Assessment Day 2.0


Beth Poole, Staff Writer

With the first semester of classes finished, upperclassmen may have noticed a change in the end of last semester. As upperclassmen, we knew class evaluations to be a long list of questions every professor passed out as the end of the semester drew near. Most professors would assign some form of extra credit to students willing to take the time to fill the evaluations out honestly. But this year brought changes to the course evaluations with the installment of an electronic version. This new version includes both pros and cons.

Living in the technology-fueled world that we do, almost everything is progressing to an electronic form. Overall, this is far easier and environmentally friendly. While online course evaluations are certainly greener, the system has its drawbacks. The biggest con for many students is the loss of bonus points. Many if not all students will leap through hoops to obtain any form of extra credit their professor is willing to bestow. Many professors no longer offer extra credit for students who fill out course evaluations because they are now completely anonymous and not shown to professors until after the semester. By doing this, PC is losing a large population of extra credit scroungers.

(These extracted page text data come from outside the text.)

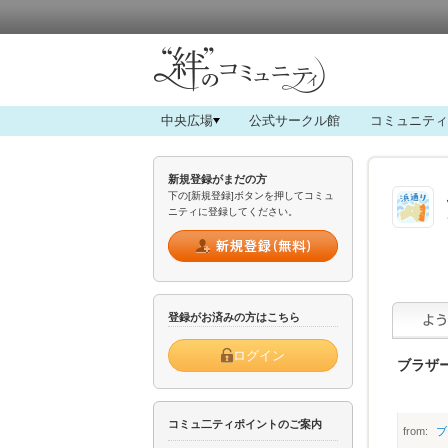
中央広場
公式サークル館
コミュニティ
新規登録がまだの方
下の[新規登録]ボタンを押してコミュ
ニティに登録してください。
登録がお済みの方はこちら
ログイン
ブラザ
コミュ二ティポイントのご案内
from:
ブ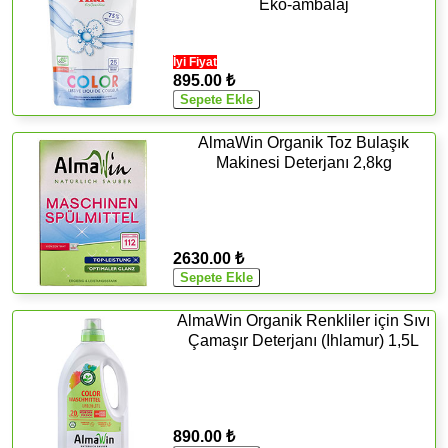
Eko-ambalaj
İyi Fiyat
895.00 ₺
AlmaWin Organik Toz Bulaşık
Makinesi Deterjanı 2,8kg
2630.00 ₺
AlmaWin Organik Renkliler için Sıvı
Çamaşır Deterjanı (Ihlamur) 1,5L
890.00 ₺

Most students have also participated in or at least heard of Assessment Day by now. If any of you have not yet experienced Assessment Day, come March 11 you are all required to take part in this PC “tradition.” Basically, it’s a day of no classes, but if you’re unlucky you may still have to be up at nine in the morning. You could also be one of the unlucky individuals who has to write an essay. But a day of no classes kind of makes up for any minor hardships you may endure.

By participating in Assessment Day, not only will you be able to register for the upcoming semester classes, but you will be helping your alma mater become even better. If you want your diploma from here to mean anything after you graduate, you’ll think again about skipping out on this event. This day keeps our accreditation, which keeps us and the administration happy.

It will be interesting to see the future of course evaluations and Assessment Day. Will course evaluations stay electronic or will we see paper and extra credit make its way back into our classes? Could Assessment Day turn electronic? If so, might we soon see the fall of our beloved class-free holiday if we are instructed to complete the assessment on our own time? May the odds be ever in our favor that these days are in the far future.